Against the pacers, Burns does not fall into the recent pattern of left-handers struggling from around the wicket angle. Rather, he has averaged 26.88 from over the wicket as compared to 36.4 from around. All dismissals from over the wicket have been through catches. So the ball angling away from him might be the way early on. Something Jasprit Bumrah is potent at.
Crawley comes as a visual delight at three after two unorthodox openers. He announced himself with a crackling 267 in the last Test of the summer against Pakistan last year. However, since then he has averaged 10.25 in 12 Test innings. Only 21 runs have come from his bat in his last four Test innings at home.
Looking to be aggressive, Crawley has succumbed to full balls against right-arm pace as he has averaged 18.4 on the front foot in home Tests. Thus is he has averaged only 12 on full deliveries. On the other hand, hanging on the backfoot has never resulted in a dismissal.

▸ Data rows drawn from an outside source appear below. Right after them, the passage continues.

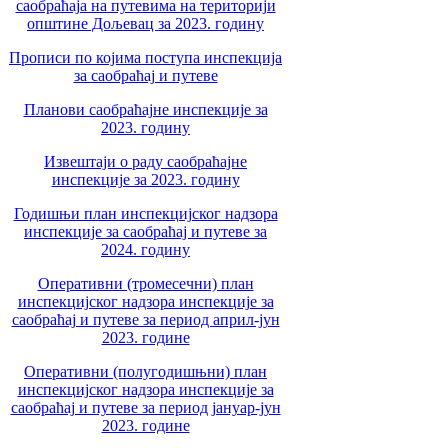
саобраћаја на путевима на територији
општине Дољевац за 2023. годину
Прописи по којима поступа инспекција
за саобраћај и путеве
Планови саобраћајне инспекције за
2023. годину
Извештаји о раду саобраћајне
инспекције за 2023. годину
Годишњи план инспекцијског надзора
инспекције за саобраћај и путеве за
2024. годину
Оперативни (тромесечни) план
инспекцијског надзора инспекције за
саобраћај и путеве за период април-јун
2023. године
Оперативни (полугодишњни) план
инспекцијског надзора инспекције за
саобраћај и путеве за период јануар-јун
2023. године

Root’s downward spiral at home has hurt England in recent times. In addition to Root, five other English batsmen have scored 400+ runs at home since 2019. All of them averaged better than his 30.86 in this period.
He has struggled when the ball from the right-arm pacers has pitched in the 5-6 meter distance from the stumps and has thus averaged 19.9 on the front foot against pace. As a batsman who loves hanging back, this low average compares to 54 while he has played the ball on the back foot.
Pope’s case has been opposite to that of Crawley and Root. Immaculate with his Ian Bell-like drives, he has averaged a high 71.5 on the front foot against right-arm pacers. However, this average has dipped to 21 on the back foot.
Moreover, in the ongoing season, Pope has tried a new stance to assist his leg-side play. Taking a guard outside the off stump results in his leg stump being visible to the bowler and makes him an LBW candidate.
He has also averaged 15.5 against spin in England since 2019. This will have both Ravindra Jadeja and Ashwin vying for his wicket.
At home since 2019, Buttler has averaged the second-most among England’s expected top-six versus India. However, Crawley’s innings against Pakistan skews his numbers big time. Hence, one can say that Buttler has been the most consistent among them. But, an average of 36.8 from their most consistent batter is not inspiring.
14 out of the last 17 dismissals for Buttler in home Tests have been against right-arm pacers. Six of these have been bowled. As per the ball tracking data available, Buttler has averaged only 15.9 on the balls coming into him. This makes him vulnerable against all Indian pacers as it is their natural line of attack. In fact, all three – Jasprit Bumrah, Ishant Sharma and Mohammed Shami – dismissed him twice each in the 2018 series.
Coming to the thorn in India’s flesh from the 2018 series, Curran has not been a regular member of England’s Test side. However, the absence of Stokes might result in him playing most if not all of the five Tests.
In 13 innings in home Tests since his debut, Curran has averaged 33 which is impressive given his batting position. This average is above 31 against both right-arm pace and off-spin. Hence there is no pattern that India can target at the outset.
If at all, he has averaged 44.7 when the right-arm pacers have bowled around the wicket to him whereas this average has reduced to 24.5 from over the wicket. While England might have a fragile batting line-up, India’s ability to deal with Curran might be all that will matter.